Materials provided Block Start
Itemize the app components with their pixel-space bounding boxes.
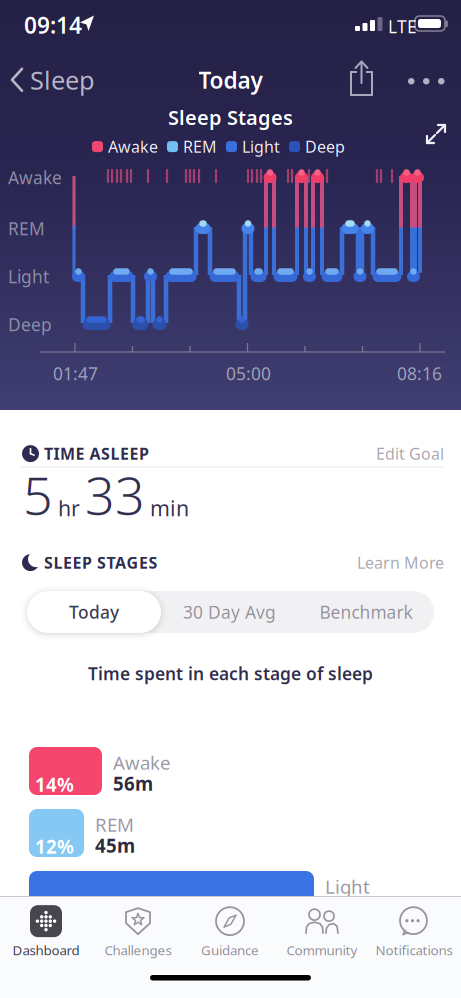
- staticText: Deep: [305, 136, 345, 157]
- button[interactable]: Learn More: [357, 552, 444, 573]
- staticText: Notifications: [376, 941, 452, 959]
- button[interactable]: [425, 123, 447, 145]
- staticText: Awake: [8, 166, 62, 189]
- staticText: hr: [58, 494, 80, 522]
- button[interactable]: Notifications: [368, 900, 460, 964]
- staticText: Awake: [113, 750, 171, 775]
- staticText: Sleep: [30, 63, 95, 97]
- button[interactable]: Community: [276, 900, 368, 964]
- staticText: REM: [8, 217, 45, 240]
- staticText: Light: [325, 874, 370, 899]
- staticText: 45m: [95, 833, 135, 858]
- staticText: Community: [286, 941, 358, 959]
- staticText: 09:14: [24, 10, 82, 40]
- staticText: 08:16: [397, 362, 442, 385]
- staticText: Challenges: [104, 941, 172, 959]
- staticText: Sleep Stages: [168, 104, 293, 131]
- staticText: Edit Goal: [376, 443, 444, 464]
- staticText: Learn More: [357, 552, 444, 573]
- staticText: Guidance: [201, 941, 259, 959]
- button[interactable]: Dashboard: [0, 900, 92, 964]
- button[interactable]: Sleep: [12, 63, 95, 97]
- staticText: 3h 8m: [325, 895, 382, 920]
- button[interactable]: Benchmark: [298, 591, 434, 633]
- staticText: Deep: [8, 313, 52, 336]
- staticText: 57%: [35, 896, 74, 921]
- button[interactable]: Today: [27, 591, 161, 633]
- staticText: REM: [183, 136, 217, 157]
- button[interactable]: 30 Day Avg: [161, 591, 298, 633]
- button[interactable]: [351, 61, 372, 95]
- staticText: Light: [8, 265, 49, 288]
- staticText: Today: [69, 600, 119, 624]
- staticText: 14%: [35, 772, 74, 797]
- staticText: Today: [198, 65, 262, 95]
- staticText: LTE: [388, 15, 417, 38]
- staticText: 01:47: [53, 362, 98, 385]
- staticText: Benchmark: [320, 600, 412, 624]
- staticText: TIME ASLEEP: [44, 443, 149, 464]
- staticText: Light: [242, 136, 280, 157]
- staticText: SLEEP STAGES: [44, 552, 158, 573]
- staticText: Time spent in each stage of sleep: [88, 662, 373, 685]
- staticText: 33: [85, 460, 145, 529]
- staticText: 05:00: [226, 362, 271, 385]
- button[interactable]: Edit Goal: [376, 443, 444, 464]
- staticText: 12%: [35, 834, 74, 859]
- staticText: Dashboard: [12, 941, 80, 959]
- button[interactable]: Challenges: [92, 900, 184, 964]
- staticText: REM: [95, 812, 134, 837]
- staticText: 5: [23, 460, 53, 529]
- button[interactable]: [408, 78, 444, 84]
- staticText: 30 Day Avg: [183, 600, 276, 624]
- staticText: Awake: [108, 136, 158, 157]
- staticText: min: [150, 494, 189, 522]
- staticText: 56m: [113, 771, 153, 796]
- button[interactable]: Guidance: [184, 900, 276, 964]
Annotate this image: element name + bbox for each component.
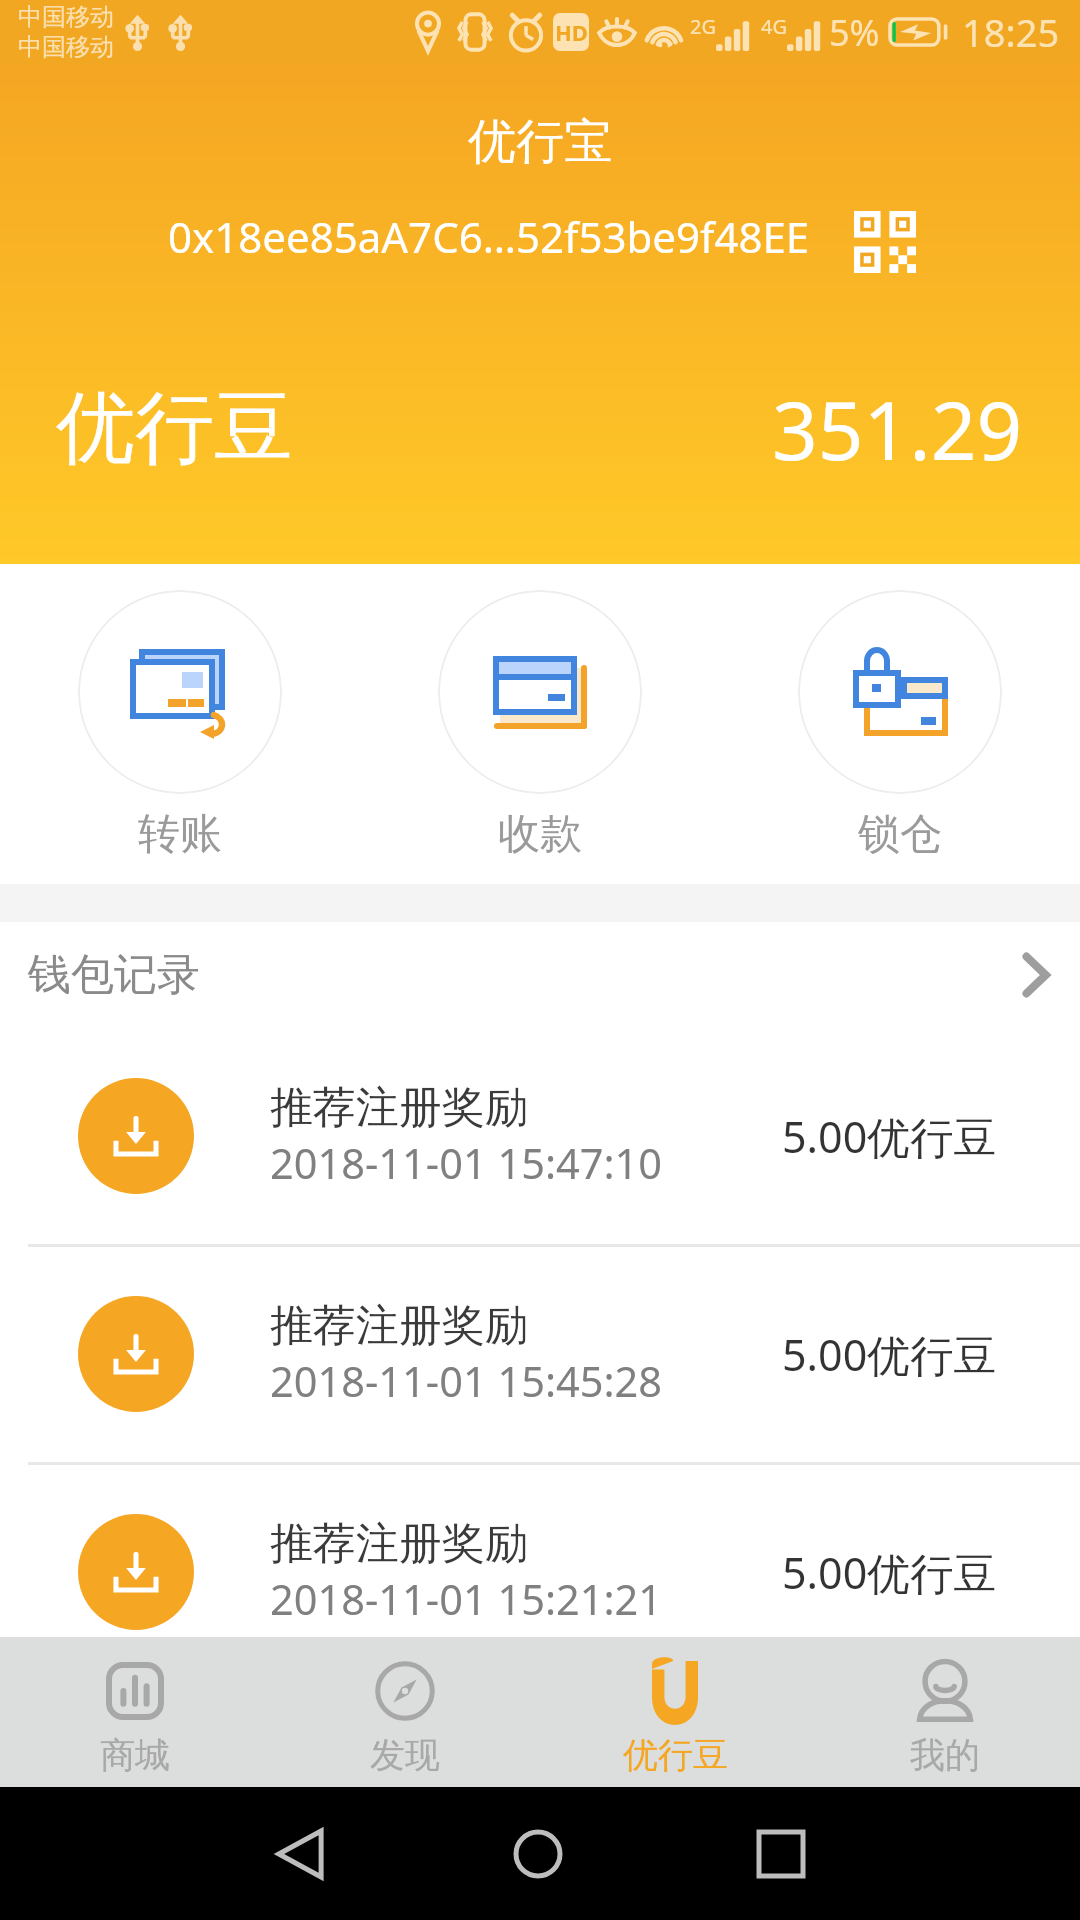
Materials provided Block End
**Exercise prompt**
Count the lines of the entries above that contain the word "Dashboard" and give only the number.

**The completed task**
2